Thirty years before Feynman

In his talk at the recent Nanoethics conference, Michael Bennett of RPI brought our attention to a 1929 essay by J.D. Bernal which predicts a technology where physics, chemistry, and mechanics fuse and result in an ability to build to molecular specifications. Read More for excerpts. Boldface added for emphasis:

The first step will be the development of new materials and new processes in which physics, chemistry and mechanics will be inextricably fused. The stage should soon be reached when materials can be produced which are not merely modifications of what nature has given us in the way of stones, metals, woods and fibers, but are made to specifications of a molecular architecture. Already we know all the varieties of atoms; we are beginning to know the forces that bind them together; soon we shall be doing this in a way to suit our own purposes. In fact, Professor Goldschmidt of Oslo has already made many model structures in which existing substances are closely copied in different atoms, so as to make new substances, softer or harder, or more or less fusible. Sulpho-nitrdes with silicate structures will be harder and more infusible than anything on earth. A similar substance – carboloy – which is already on the market – combines the strength of steel with the hardness of diamond, and is capable of working glass like a metal. There are similar possible model structures for organic substances; the complexities are greater but the results will be more far-reaching. The linked molecules that make fibers and elastic substances such a rubber or muscle, are already yielding to X-ray investigation; the proteid bodies of living matter must have an analogous but more complex structure. After the analysis will come the synthesis; and for one place in which we can imitate nature we will be able to improve on her in ten, and furnish models of organic materials with more varied properties and capable of withstanding more rigorous conditions. The result – not so very distant – will probably be the passing of the age of metals and all that it implies – mines, furnaces, and engines of massive construction. Instead we should have a world of fabric materials, light and elastic, strong only for the purposes for which they are being used, a world which will imitate the balanced perfection of a living body.

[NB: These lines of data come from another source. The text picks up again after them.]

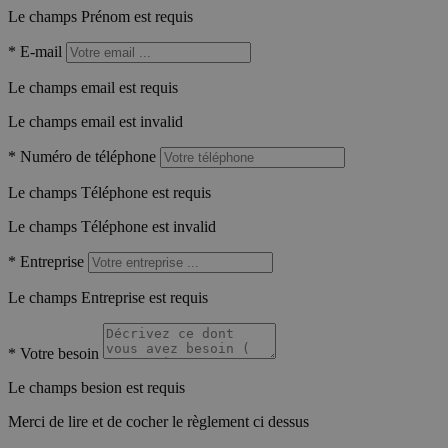
Le champs Prénom est requis
*
E-mail
Le champs email est requis
Le champs email est invalid
*
Numéro de téléphone
Le champs Téléphone est requis
Le champs Téléphone est invalid
*
Entreprise
Le champs Entreprise est requis
*
Votre besoin
Le champs besion est requis
Merci de lire et de cocher le règlement ci dessus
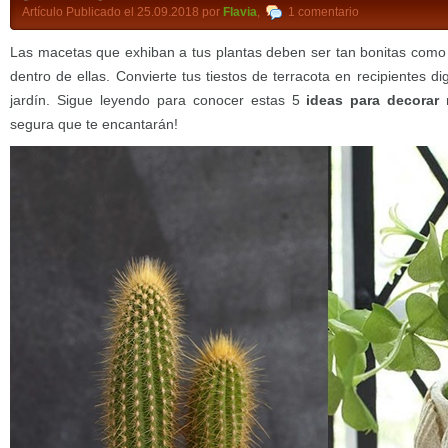
Artículo Publicado el 25.09.2018 por
Flavia
,
1 comentario
Las macetas que exhiban a tus plantas deben ser tan bonitas como el
dentro de ellas. Convierte tus tiestos de terracota en recipientes d
jardín. Sigue leyendo para conocer estas 5
ideas para decorar 
segura que te encantarán!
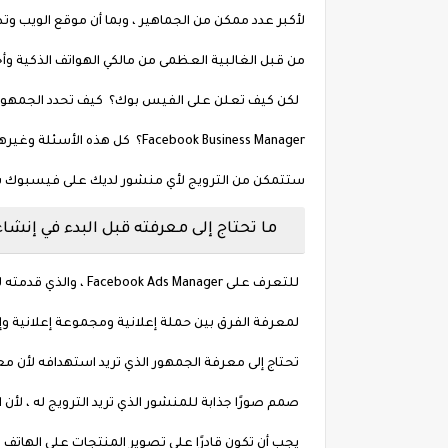
من قبل الغالبية العظمى من مالكي الهواتف الذكية وأج
Facebook Business Manager؟ كل 
ستتمكن من الترويج لأي منشور لديك على فيسبوك باحت
ما تحتاج إلى معرفته قبل البدء في إنشاء إعلان 
للتعرف على Facebook Ads Manager ، والذي قدمته لك شرحًا تفصيليًا في مقالة سابقة.
لمعرفة الفرق بين حملة إعلانية ومجموعة إعلانية وإ
تحتاج إلى معرفة الجمهور الذي تريد استهدافه لأن مع
صمم صورًا جذابة للمنشور الذي تريد الترويج له ، لأن
يجب أن تكون قادرًا على تصوير المنتجات على الهاتف 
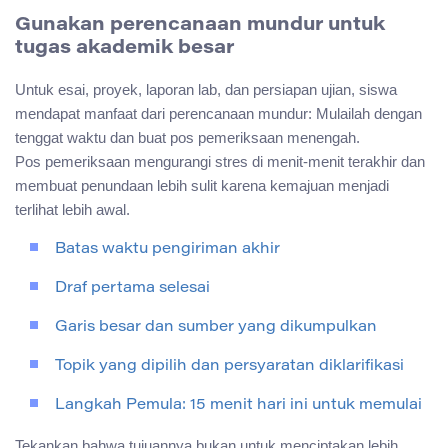
Gunakan perencanaan mundur untuk
tugas akademik besar
Untuk esai, proyek, laporan lab, dan persiapan ujian, siswa
mendapat manfaat dari perencanaan mundur: Mulailah dengan
tenggat waktu dan buat pos pemeriksaan menengah.
Pos pemeriksaan mengurangi stres di menit-menit terakhir dan
membuat penundaan lebih sulit karena kemajuan menjadi
terlihat lebih awal.
Batas waktu pengiriman akhir
Draf pertama selesai
Garis besar dan sumber yang dikumpulkan
Topik yang dipilih dan persyaratan diklarifikasi
Langkah Pemula: 15 menit hari ini untuk memulai
Tekankan bahwa tujuannya bukan untuk menciptakan lebih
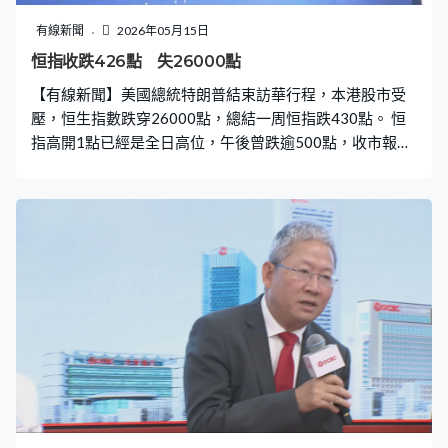
有線新聞
2026年05月15日
恒指收跌426點 失26000點
【有線新聞】美國總統特朗普結束訪華行程，本港股市受
壓，恒生指數跌穿26000點，總結一周恒指跌430點。 恒
指高開1點已經是全日高位，午後曾跌逾500點，收市報
25962點跌426點，跌穿10、20及100天線，成交3,253億
元。 個別新經濟股拖低大市，阿里跌4%，連同小米及美團
拖低恒指逾140點。金融股亦向下，工行及平保跌1%至
2%。AI概念股受壓，諾比侃跌一成一，壁仞科技及
MINIMAX跌幅介乎6%至7%。華虹半導體及阿里健康業績
後亦捱沽，華虹半導體跌8%至20天線上落，阿里健康是表
現第二差藍籌。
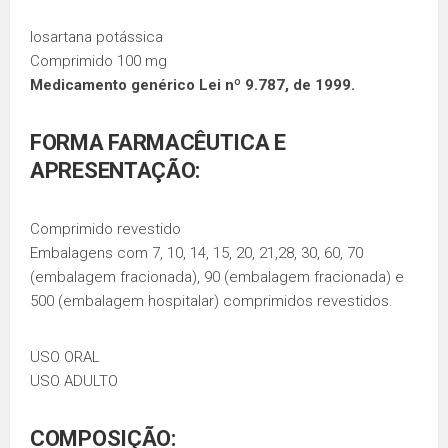
losartana potássica
Comprimido 100 mg
Medicamento genérico Lei nº 9.787, de 1999.
FORMA FARMACÊUTICA E
APRESENTAÇÃO:
Comprimido revestido
Embalagens com 7, 10, 14, 15, 20, 21,28, 30, 60, 70
(embalagem fracionada), 90 (embalagem fracionada) e
500 (embalagem hospitalar) comprimidos revestidos.
USO ORAL
USO ADULTO
COMPOSIÇÃO:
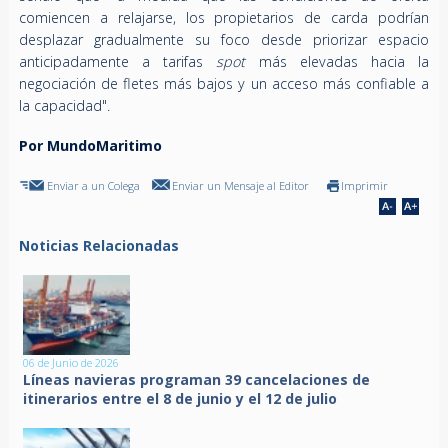
comiencen a relajarse, los propietarios de carda podrían
desplazar gradualmente su foco desde priorizar espacio
anticipadamente a tarifas
spot
más elevadas hacia la
negociación de fletes más bajos y un acceso más confiable a
la capacidad".
Por MundoMaritimo
Enviar a un Colega
Enviar un Mensaje al Editor
Imprimir
Noticias Relacionadas
06 de Junio de 2026
Líneas navieras programan 39 cancelaciones de
itinerarios entre el 8 de junio y el 12 de julio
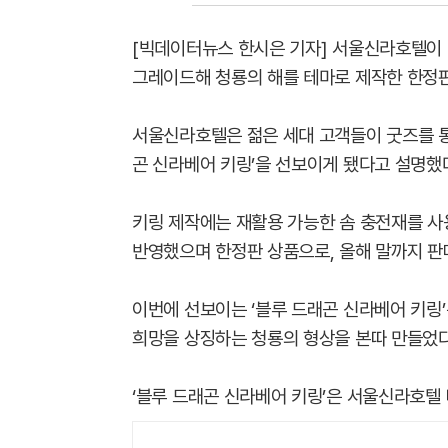
[빅데이터뉴스 한시은 기자] 서울신라호텔이 
그레이드해 청룡의 해를 테마로 제작한 한정판 
서울신라호텔은 젊은 세대 고객들이 굿즈를 통해
곤 신라베어 키링’을 선보이게 됐다고 설명했
키링 제작에는 재활용 가능한 솜 충전재를 사
반영했으며 한정판 상품으로, 올해 말까지 판
이번에 선보이는 ‘블루 드래곤 신라베어 키링
희망을 상징하는 청룡의 형상을 본따 만들었다
‘블루 드래곤 신라베어 키링’은 서울신라호텔 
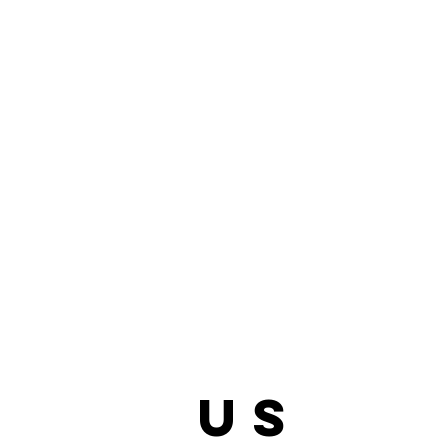
bout
us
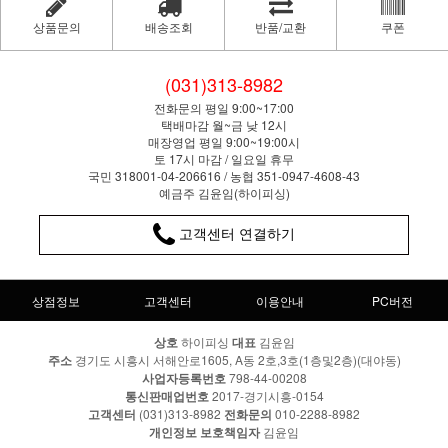
상품문의
배송조회
반품/교환
쿠폰
(031)313-8982
전화문의 평일 9:00~17:00
택배마감 월~금 낮 12시
매장영업 평일 9:00~19:00시
토 17시 마감 / 일요일 휴무
국민 318001-04-206616 / 농협 351-0947-4608-43
예금주 김윤임(하이피싱)
고객센터 연결하기
상점정보
고객센터
이용안내
PC버전
상호
하이피싱
대표
김윤임
주소
경기도 시흥시 서해안로1605, A동 2호,3호(1층및2층)(대야동)
사업자등록번호
798-44-00208
통신판매업번호
2017-경기시흥-0154
고객센터
(031)313-8982
전화문의
010-2288-8982
개인정보 보호책임자
김윤임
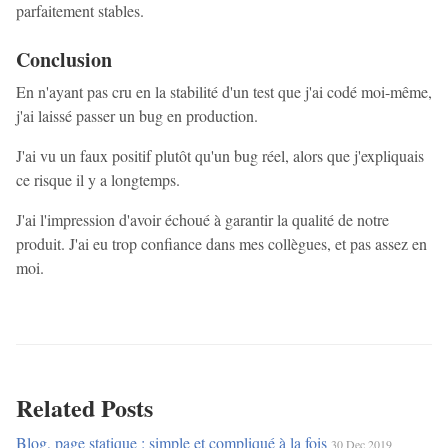
parfaitement stables.
Conclusion
En n'ayant pas cru en la stabilité d'un test que j'ai codé moi-même,
j'ai laissé passer un bug en production.
J'ai vu un faux positif plutôt qu'un bug réel, alors que j'expliquais
ce risque il y a longtemps.
J'ai l'impression d'avoir échoué à garantir la qualité de notre
produit. J'ai eu trop confiance dans mes collègues, et pas assez en
moi.
Related Posts
Blog, page statique : simple et compliqué à la fois
30 Dec 2019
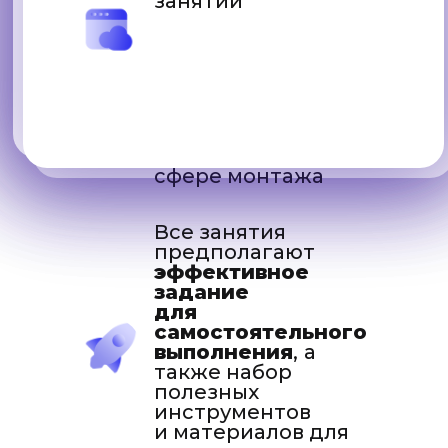
занятий
Преподаватели
курса
выпустили
около 1200
студентов
,
многие
из которых
успешно
работают в
сфере монтажа
Все занятия
предполагают
эффективное
задание
для
самостоятельного
выполнения
,
а
также набор
полезных
инструментов
и материалов для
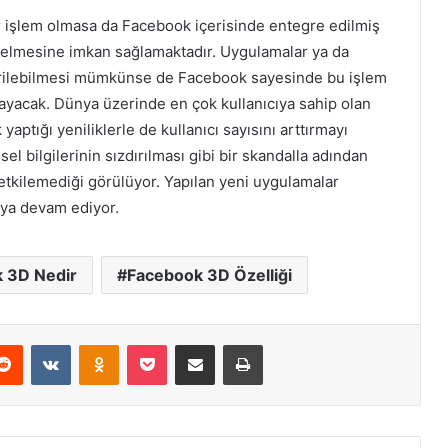
bir işlem olmasa da Facebook içerisinde entegre edilmiş
e gelmesine imkan sağlamaktadır. Uygulamalar ya da
etirilebilmesi mümkünse de Facebook sayesinde bu işlem
ayacak. Dünya üzerinde en çok kullanıcıya sahip olan
tığı yeniliklerle de kullanıcı sayısını arttırmayı
el bilgilerinin sızdırılması gibi bir skandalla adından
 etkilemediği görülüyor. Yapılan yeni uygulamalar
aya devam ediyor.
 3D Nedir
Facebook 3D Özelliği
erest
Reddit
VKontakte
Odnoklassniki
Pocket
E-Posta ile paylaş
Yazdır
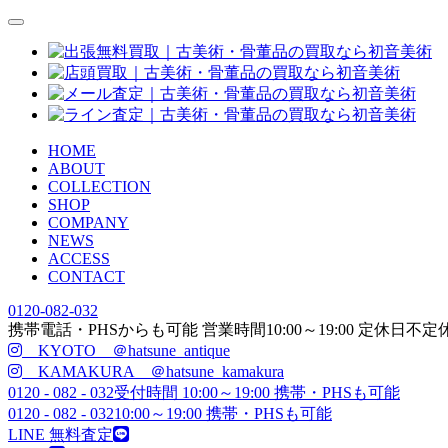
HOME
ABOUT
COLLECTION
SHOP
COMPANY
NEWS
ACCESS
CONTACT
0120-082-032
携帯電話・PHSからも可能
営業時間
10:00
～
19:00
定休日
不定
KYOTO ＠hatsune_antique
KAMAKURA ＠hatsune_kamakura
0120 - 082 - 032
受付時間 10:00～19:00 携帯・PHSも可能
0120 - 082 - 032
10:00～19:00 携帯・PHSも可能
LINE 無料査定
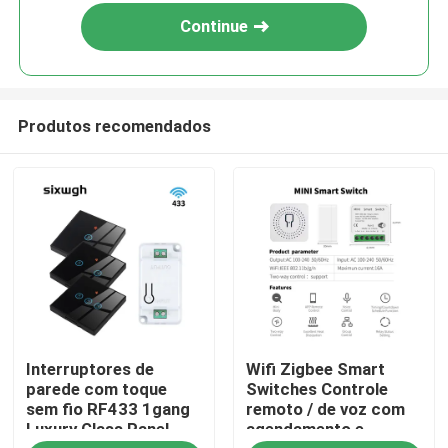
Continue
Produtos recomendados
Casa
Interruptores de
Wifi Zigbee Smart
Produtos
parede com toque
Switches Controle
sem fio RF433 1gang
remoto / de voz com
Luxury Glass Panel
agendamento e
Sobre nós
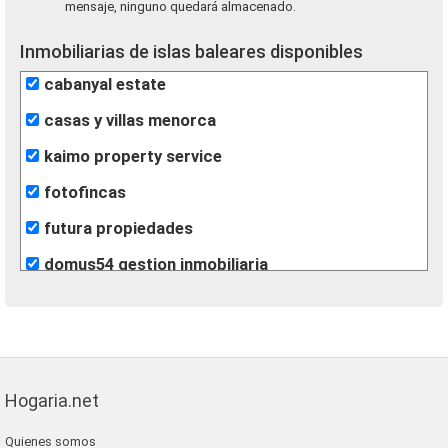
mensaje, ninguno quedará almacenado.
Inmobiliarias de islas baleares disponibles
cabanyal estate
casas y villas menorca
kaimo property service
fotofincas
futura propiedades
domus54 gestion inmobiliaria
inmobiliaria clapes
com propiedad
fincas roque
Hogaria.net
bonnin sanso
Quienes somos
alfa baleares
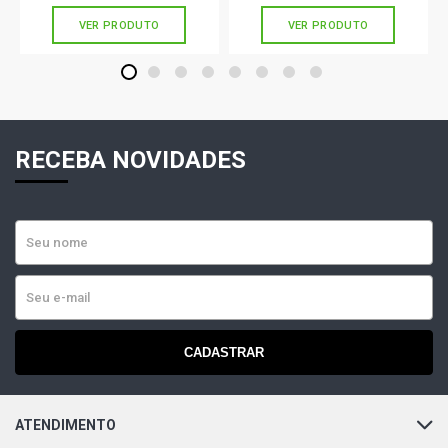
VER PRODUTO
VER PRODUTO
1
2
3
4
5
6
7
8
RECEBA NOVIDADES
CADASTRAR
ATENDIMENTO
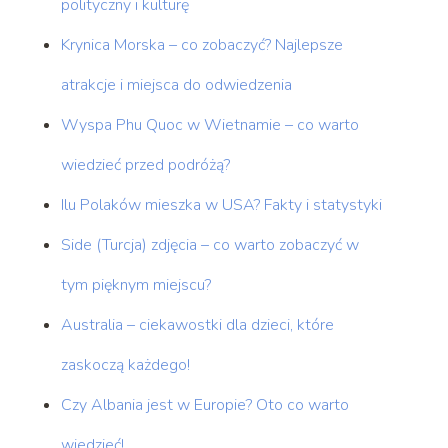
polityczny i kulturę
Krynica Morska – co zobaczyć? Najlepsze
atrakcje i miejsca do odwiedzenia
Wyspa Phu Quoc w Wietnamie – co warto
wiedzieć przed podróżą?
Ilu Polaków mieszka w USA? Fakty i statystyki
Side (Turcja) zdjęcia – co warto zobaczyć w
tym pięknym miejscu?
Australia – ciekawostki dla dzieci, które
zaskoczą każdego!
Czy Albania jest w Europie? Oto co warto
wiedzieć!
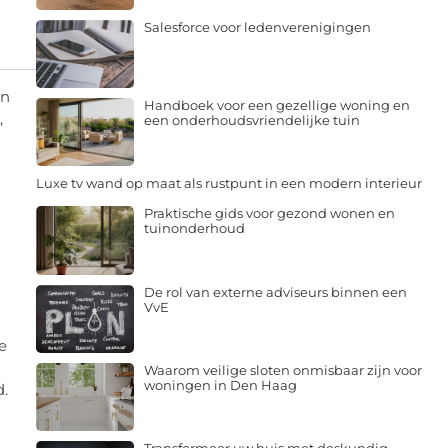
Salesforce voor ledenverenigingen
jn
Handboek voor een gezellige woning en
,
een onderhoudsvriendelijke tuin
Luxe tv wand op maat als rustpunt in een modern interieur
Praktische gids voor gezond wonen en
tuinonderhoud
De rol van externe adviseurs binnen een
VvE
e
Waarom veilige sloten onmisbaar zijn voor
woningen in Den Haag
d.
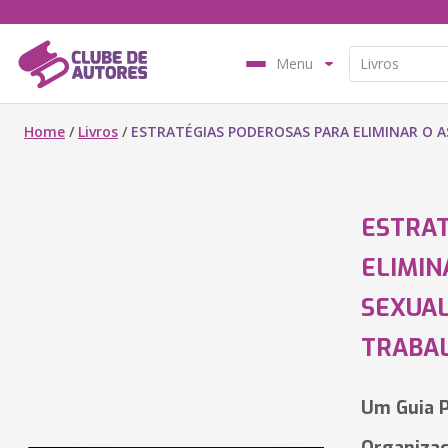
Menu
Home
/
Livros
/
ESTRATÉGIAS PODEROSAS PARA ELIMINAR O 
ESTRAT
ELIMIN
SEXUAL
TRABA
Um Guia P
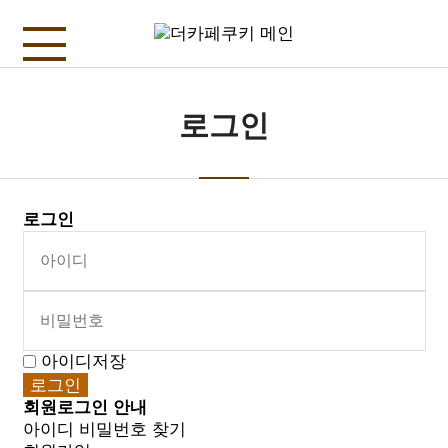
로그인
로그인
아이디저장
회원로그인 안내
아이디 비밀번호 찾기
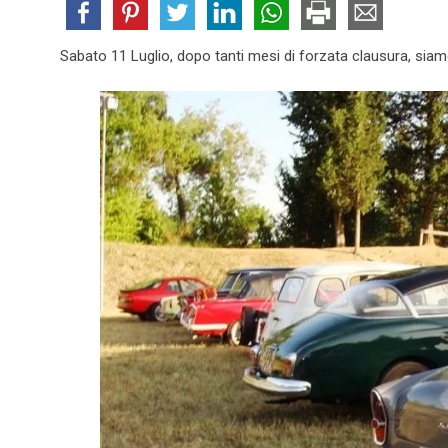
Sabato 11 Luglio, dopo tanti mesi di forzata clausura, siamo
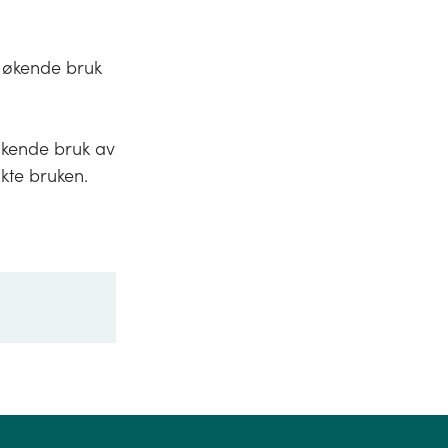
v økende bruk
økende bruk av
kte bruken.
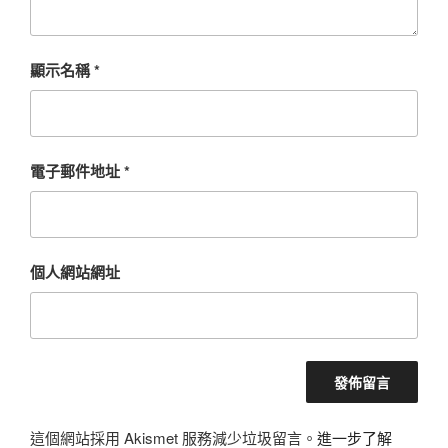
顯示名稱
*
電子郵件地址
*
個人網站網址
這個網站採用 Akismet 服務減少垃圾留言。
進一步了解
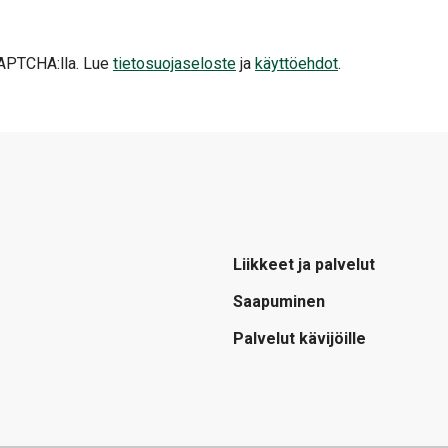
APTCHA:lla. Lue
tietosuojaseloste
ja
käyttöehdot
.
Liikkeet ja palvelut
Saapuminen
Palvelut kävijöille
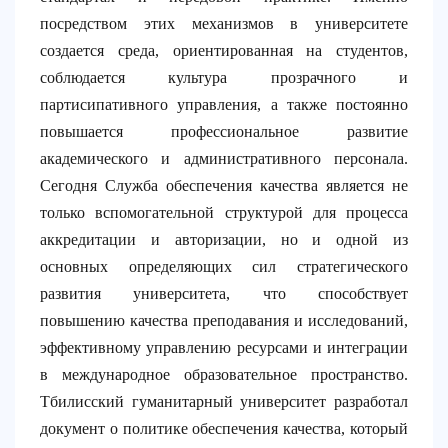
посредством этих механизмов в университете
создается среда, ориентированная на студентов,
соблюдается культура прозрачного и
партисипативного управления, а также постоянно
повышается профессиональное развитие
академического и административного персонала.
Сегодня Служба обеспечения качества является не
только вспомогательной структурой для процесса
аккредитации и авторизации, но и одной из
основных определяющих сил стратегического
развития университета, что способствует
повышению качества преподавания и исследований,
эффективному управлению ресурсами и интеграции
в международное образовательное пространство.
Тбилисский гуманитарный университет разработал
документ о политике обеспечения качества, который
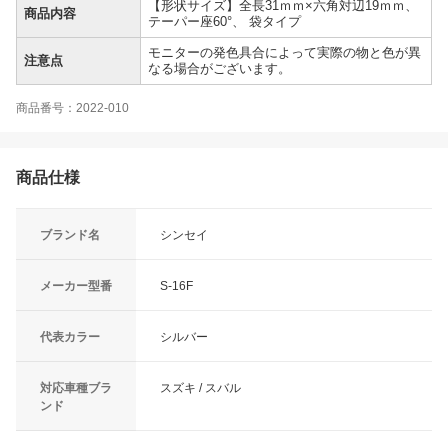
【形状サイズ】全長31ｍｍ×六角対辺19ｍｍ、
商品内容
テーパー座60°、 袋タイプ
モニターの発色具合によって実際の物と色が異
注意点
なる場合がございます。
商品番号：2022-010
商品仕様
ブランド名
シンセイ
メーカー型番
S-16F
代表カラー
シルバー
対応車種ブラ
スズキ / スバル
ンド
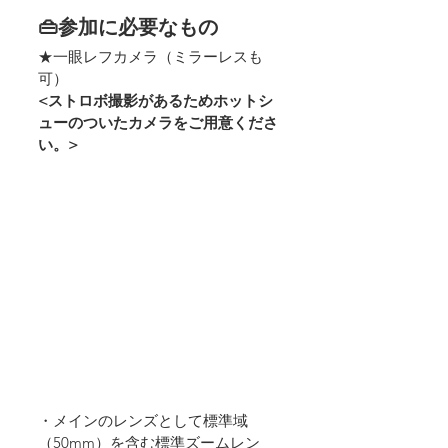
👜参加に必要なもの
★一眼レフカメラ（ミラーレスも
可）
<ストロボ撮影があるためホットシ
ューのついたカメラをご用意くださ
い。>
・メインのレンズとして標準域
（50mm）を含む標準ズームレン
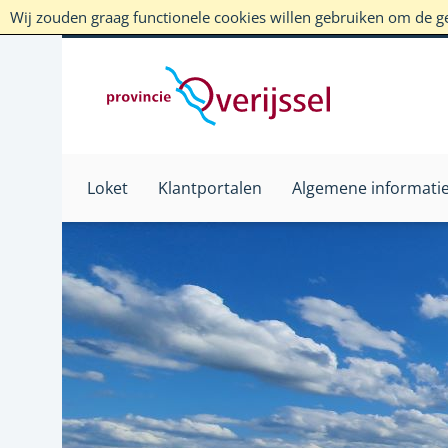
Wij zouden graag functionele cookies willen gebruiken om de geb
Loket
Klantportalen
Algemene informati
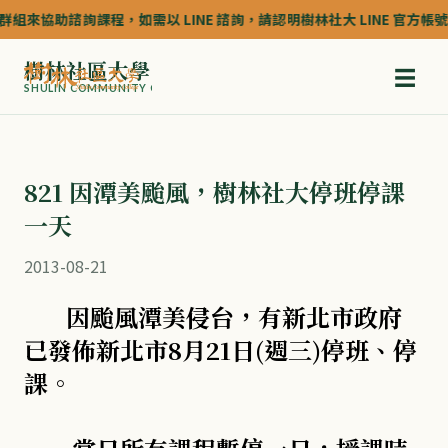
組來協助諮詢課程，如需以 LINE 諮詢，請認明樹林社大 LINE 官方帳號的認
樹林社區大學
☰
SHULIN COMMUNITY COLLEGE
821 因潭美颱風，樹林社大停班停課
一天
2013-08-21
因颱風潭美侵台，有新北市政府
已發佈新北市8月21日(週三)停班、停
課。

At the same time, much that we require for the purposes of modern life would become no longer necessary. With improved systems of chemical manufacture our food and our clothing will be made with much less expenditure of energy in manufacture and transport. And the development of mechanism will not cease: it should turn into more refined forms – heat-engines capable of working at lower and lower temperature differences, engines of higher and higher speed, electrical machines of high potential and high frequency – and should lead to the solution of two most fundamental problems, the efficient transmission of energy by low frequency (wireless) waves, and the direct utilization of the high frequency (light) waves of the sun. On the chemical side the problem of the production of food under controlled conditions, biochemical and ultimately chemical, should become an accomplished fact. In the new synthetic foods will be combined physiological efficacy and a range of flavor equal to that which nature provides, and exceeding it as taste demands; with a range of texture also, the lack of which so far has been the chief disadvantage of substitute food stuffs. With such a variety of combinations to work on, gastronomy will, for the first time, be able to rank with the other arts.

All these developments would lead to a world incomparably more efficient and richer than the present, capable of supporting a much larger population, secure from want and having ample leisure, but still a world limited in space to the surface of the globe and in time to the caprices of geological epochs. Already ambition is stirring in men to conquer space as they conquered the air, and this ambition – at first fantastic – as time goes on become more and more reinforced by necessity. Ultimately it would seem impossible that it should not be solved.